Coral disease outbreaks have radically altered the structure and function of tropical coral reefs worldwide. As progress has been made towards understanding the basic cause of many coral diseases, significant gaps remain in our knowledge of how corals respond to and resist disease infection, even as calls are being made for science to assist in coral evolution by selecting thermal or disease tolerant coral species or genotypes - often called "super corals". This project uses the endangered Caribbean staghorn coral Acropora cervicornis and White Band Disease (WBD) as a host-pathogen system to study the genetics of coral disease resistance. WBD epidemics decimated this key shallow-water Caribbean coral and led to its endangered listing. While the recovery of staghorn corals has been slow, data indicate that up to 15% or more of staghorn corals are highly disease resistant. This project uses modern genomic tools to identify genetic markers for staghorn coral disease resistance. The identification of genetic markers for disease resistance (i) provides needed information on the efficacy of "assisted evolution" for coral resiliency (ii) helps predict how well staghorn coral can resist future disease outbreaks, (iii) assists conservation efforts aimed at identifying and selecting corals with high disease resistance, and (iv) spurs the development of molecular assays for coral disease resistance. This research provides graduate and undergraduate training in the STEM fields of microbiology, genetics, and computational biology. The project is as a platform to develop outreach curricula to teach students about coral diseases and reef health, which are disseminated via Northeastern University's K-12 outreach program and the Smithsonian Tropical Research Institute's outreach program in Panama. This project is co-funded by the Biological Oceanography Program in the Division of Ocean Sciences and the Symbiosis, Defense, and Self-recognition Program in the Division of Integrative Organismal Systems.
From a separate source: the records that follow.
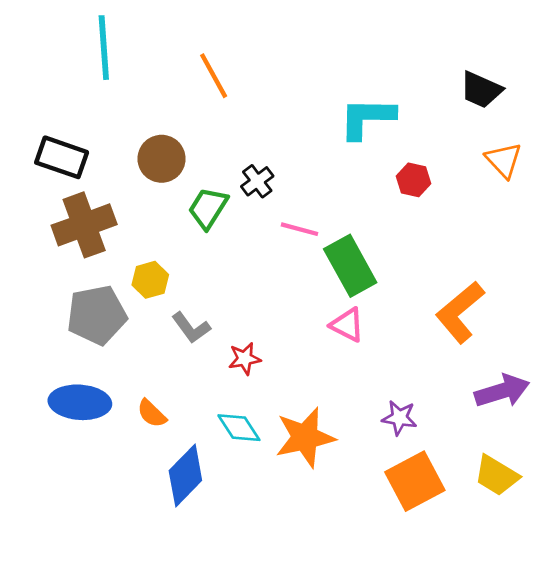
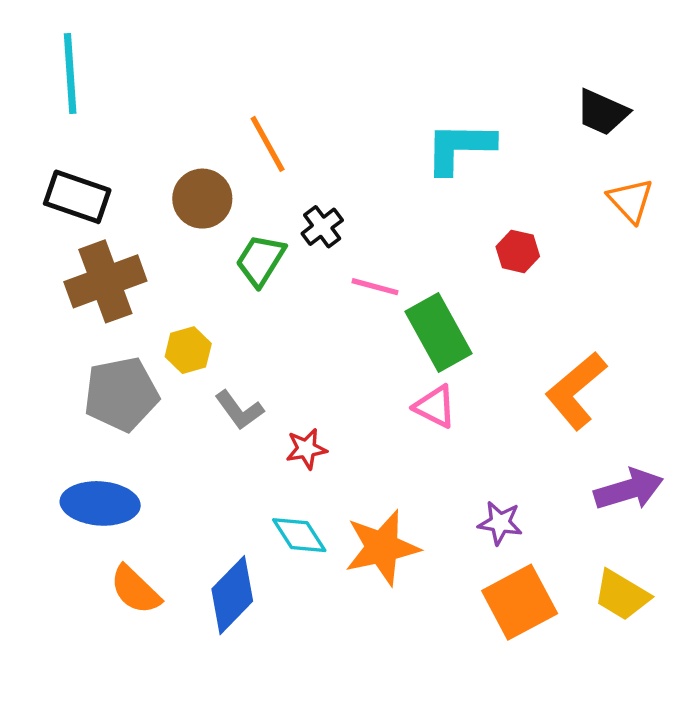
cyan line: (104, 48) -> (70, 73), moved
orange line: (214, 76) -> (268, 144), moved
red hexagon: (413, 180) -> (518, 251), moved
orange semicircle: (152, 414) -> (135, 590), moved, size x1.4

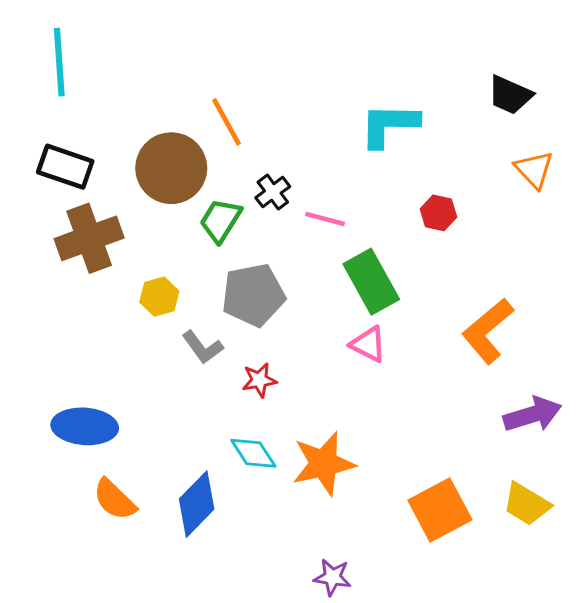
brown circle: (202, 199) -> (171, 168), size x1.4
pink line: (375, 287) -> (325, 219), moved
gray pentagon: (121, 394) -> (253, 295), moved
purple star: (500, 523) -> (332, 577), moved

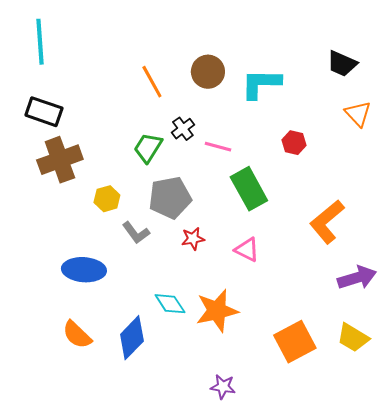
brown circle: (171, 168) -> (208, 72), moved, size x0.7
pink triangle: (368, 344) -> (247, 250), moved
red star: (259, 380) -> (193, 239), moved
blue ellipse: (85, 426) -> (84, 270), moved

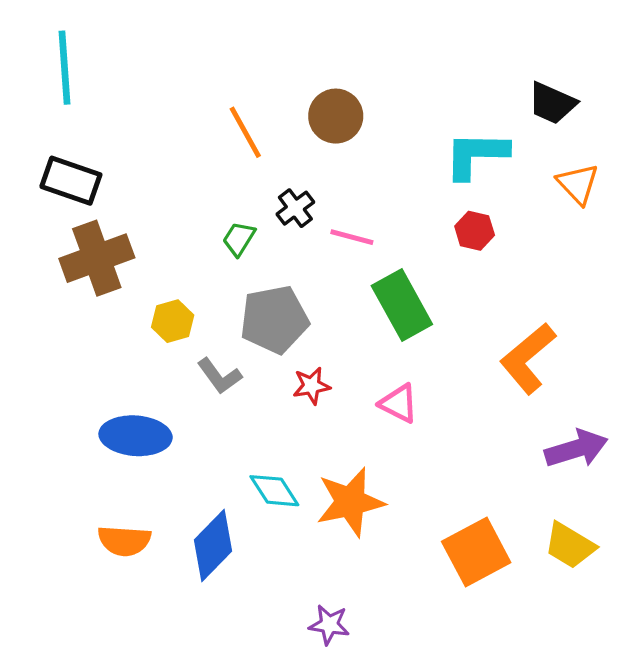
cyan L-shape: (261, 84) -> (476, 155), moved
green trapezoid: (148, 148) -> (239, 239), size x0.7
orange semicircle: (77, 335) -> (124, 541), turned -40
purple star: (223, 387) -> (329, 625), moved

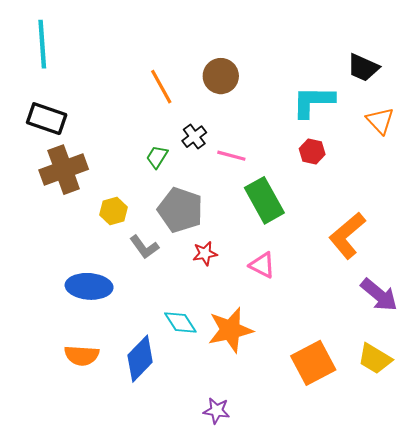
gray pentagon: (274, 320) -> (180, 210), turned 30
purple arrow: (576, 449) -> (379, 295), turned 57

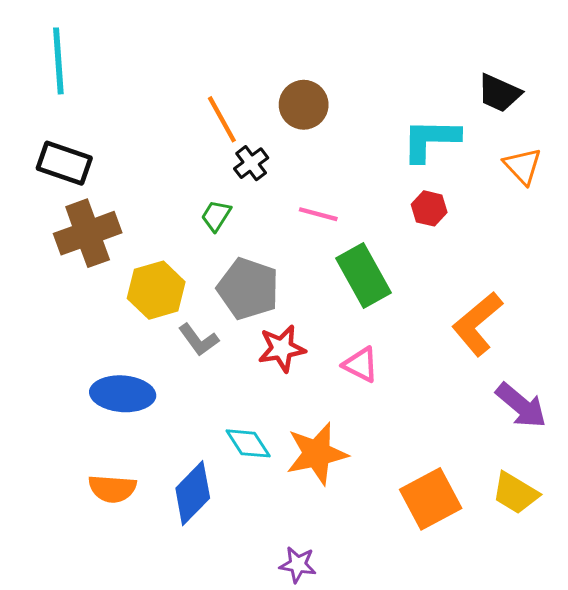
black cross: (194, 137) -> (251, 163), moved
yellow hexagon: (113, 211) -> (156, 290), size x1.5
red star: (205, 253) -> (282, 349), size x1.4

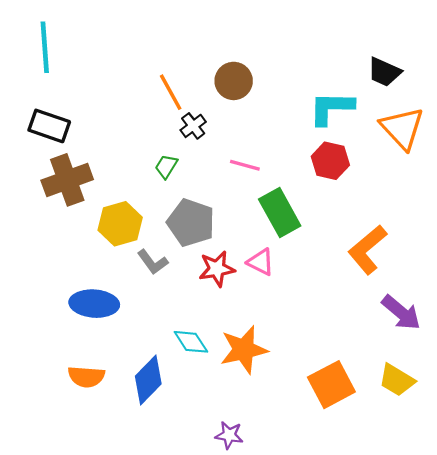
orange triangle: (523, 166) -> (402, 128), size x1.5
red hexagon: (429, 208) -> (330, 161), size x1.4
pink triangle: (361, 365) -> (261, 262), moved

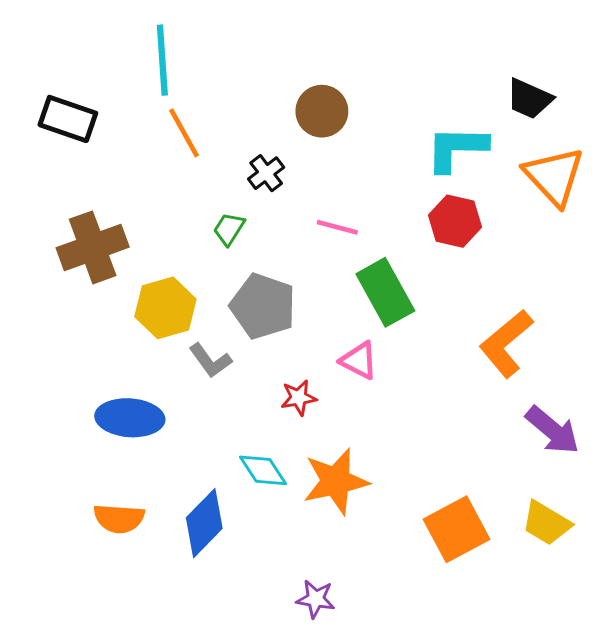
cyan line: (45, 47) -> (162, 60), moved
orange line: (171, 92) -> (184, 133), moved
black rectangle: (49, 126) -> (68, 119), moved
red star: (217, 269) -> (299, 398), moved, size x0.7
It is increasingly becoming clear that the future of coral reefs depends on the resilience of reef-building corals to adapt or acclimate to their changing environment, which in turn requires that key traits like thermal tolerance and disease resistance are genetically heritable, identifiable, and quantifiable. Using staghorn corals and WBD as a model host-pathogen system, this project identifies the genetic underpinnings of disease resistance in Caribbean staghorn corals using state-of-the-art, multi-omic approaches linking patterns of variation across the staghorn coral genome, transcriptome and proteome. For Aim 1, genome-wide SNP variation from 200 staghorn coral genotypes from two populations [100 Florida; 100 Panama] is used to identify genomic regions associated with disease resistance using genome-wide association (GWA) analyses. For Aim 2, tank-based transmission experiments are used to profile key differences in the transcriptomic (mRNA and miRNA) and proteomic response of resistant versus susceptible staghorn corals during disease exposure. Mulit-omic data are analyzed using: (1) eQTL to link SNPs to mRNA expression, (2) miRNA-mRNA interactions and correlation networks to test for post-transcriptional gene regulation, and (3) network-based approaches. For Aim 3, 16s rDNA amplicon sequencing are used to identify changes in the staghorn coral microbiome due to disease resistance and exposure using microbial DNA from the resistant and susceptible corals used in the tank-based experiment (Aim 2). In addition to identify genetic markers associated with coral disease resistance, this study produces (1) the most complete multi-omic analysis of coral immunity and disease resistance to date, and (2) the first functional analyses of miRNA post-translational gene regulation in a cnidarian host-pathogen system. Data on the genetics of coral disease resistance provide valuable information on the efficacy of "assisted evolution" for coral resiliency. By using nursery raised staghorn corals from Florida, this project directly identifies highly disease resistant corals that can be used in the large-scale out planting efforts.
This award reflects NSF's statutory mission and has been deemed worthy of support through evaluation using the Foundation's intellectual merit and broader impacts review criteria.